Thanks to Artificial Intelligence, Scientists can Now Predict Dementia Before it Happens

One of the things that would be good to be able to determine years in advance are diseases such as dementia. The prognostic capabilities would give patients and their families time to prepare, as well as plan and manage treatment and care. Fortunately, this no longer seems like a wishful thinking, because an artificial intelligence research has been done at McGill University and it shows this kind of prediction will soon be available to clinics everywhere.

Using artificial intelligence techniques and big data, scientists from the Douglas Mental Health University Institute’s Translational Neuroimaging Laboratory at McGill managed to develop an algorithm which can recognize the signatures of dementia two years before it happens, and all that by using a single amyloid PET scan of the brain of patients at risk of developing Alzheimer’s disease. A new study published in the journal Neurobiology of Aging is where you can find their findings.

According to Dr. Pedro Rosa-Neto, co-lead author of the study and Associate Professor in McGill’s departments of Neurology & Neurosurgery and Psychiatry, this technology is going to change the way physicians treat patients and speed up the research into Alzheimer’s disease.

Dr. Serge Gauthier, co-lead author and Professor of Neurology & Neurosurgery and Psychiatry at McGill added that with the tool being used, clinical trials could focus only on individuals with a higher likelihood of progressing to dementia within the time frame of the study. In his opinion, this will reduce the cost and the time necessary to conduct these studies by a great measure.

It’s been a long-known fact for scientists that a protein called amyloid is found growing in the patients’ brains that have mild cognitive impairment (MCI), a condition that often leads to dementia. Even though the protein starts accumulating decades before the actual dementia starts, the doctors couldn’t use it as a reliable predictive biomarker because not all those who have MCI would continue to develop Alzheimer’s disease.

McGill researchers used data available through the Alzheimer’s Disease Neuroimaging Initiative (ADNI), which is a global research effort in which participating patients agree to complete a variety of imaging and clinical assessments, to start their study.

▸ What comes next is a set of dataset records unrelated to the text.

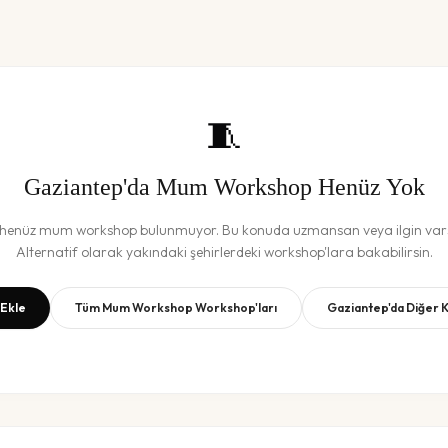
🧵
Gaziantep
'da
Mum Workshop
Henüz Yok
 henüz
mum workshop
bulunmuyor. Bu konuda uzmansan veya ilgin vars
Alternatif olarak yakındaki şehirlerdeki workshop'lara bakabilirsin.
Ekle
Tüm
Mum Workshop
Workshop'ları
Gaziantep
'da Diğer 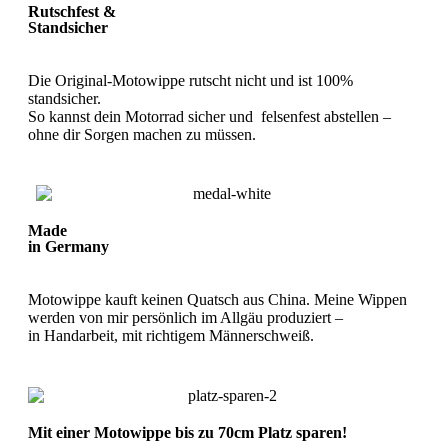
Rutschfest &
Standsicher
Die Original-Motowippe rutscht nicht und ist 100%
standsicher.
So kannst dein Motorrad sicher und felsenfest abstellen –
ohne dir Sorgen machen zu müssen.
Made
in Germany
Motowippe kauft keinen Quatsch aus China. Meine Wippen
werden von mir persönlich im Allgäu produziert –
in Handarbeit, mit richtigem Männerschweiß.
Mit einer Motowippe bis zu 70cm Platz sparen!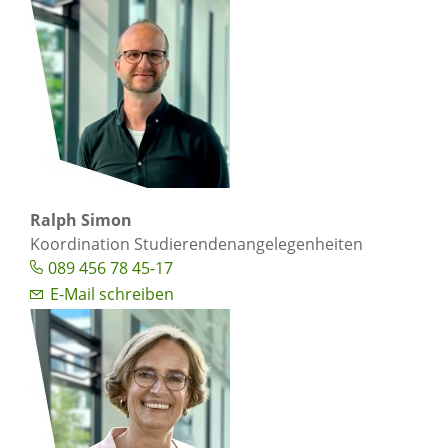
Ralph Simon
Koordination Studierendenangelegenheiten
089 456 78 45-17
E-Mail schreiben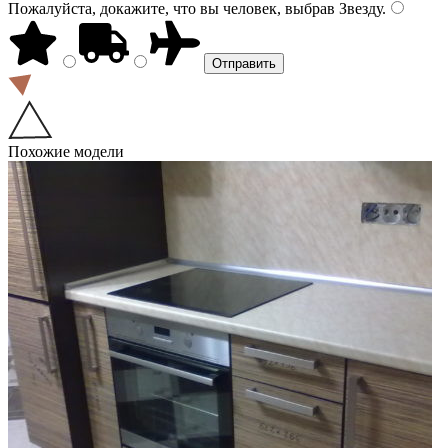
Пожалуйста, докажите, что вы человек, выбрав
Звезду
.
Похожие модели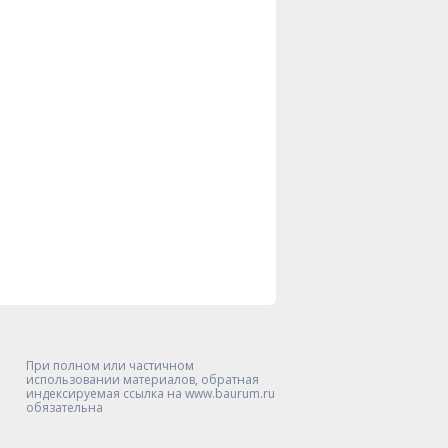
При полном или частичном
использовании материалов, обратная
индексируемая ссылка на www.baurum.ru
обязательна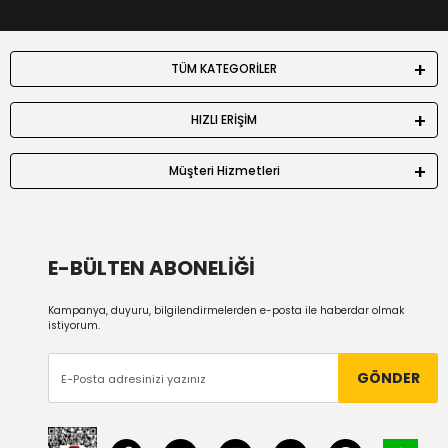
TÜM KATEGORİLER
HIZLI ERİŞİM
Müşteri Hizmetleri
E-BÜLTEN ABONELİĞİ
Kampanya, duyuru, bilgilendirmelerden e-posta ile haberdar olmak
istiyorum.
GÖNDER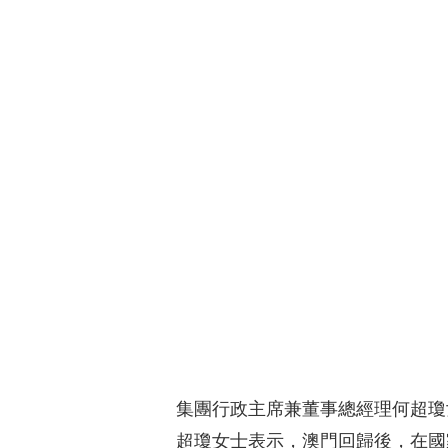
集團行政主席兼董事總經理何超瓊
超瓊女士表示，澳門回歸後，在國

Sulantha Mathotaarachchi, a computer scientist from Rosa-Neto’s and Gauthier’s team, used hundreds of amyloid PET scans of MCI patients from the ADNI database to train the team’s algorithm to identify which patients would develop dementia, with an accuracy of 84%, before symptom onset. Research is still in progress so researchers can find other biomarkers for dementia that could be included into the algorithm so the software’s prediction capabilities can be improved.

And although this new software is available online for scientists and students to check it out, physician won’t be able to use this tool in clinical practice yet. Not until it gets a certification by health authorities. While that is waiting to be done, the McGill team is doing more testing to make sure the algorithm is valid in different patient cohorts, particularly those with concurrent conditions such as small strokes.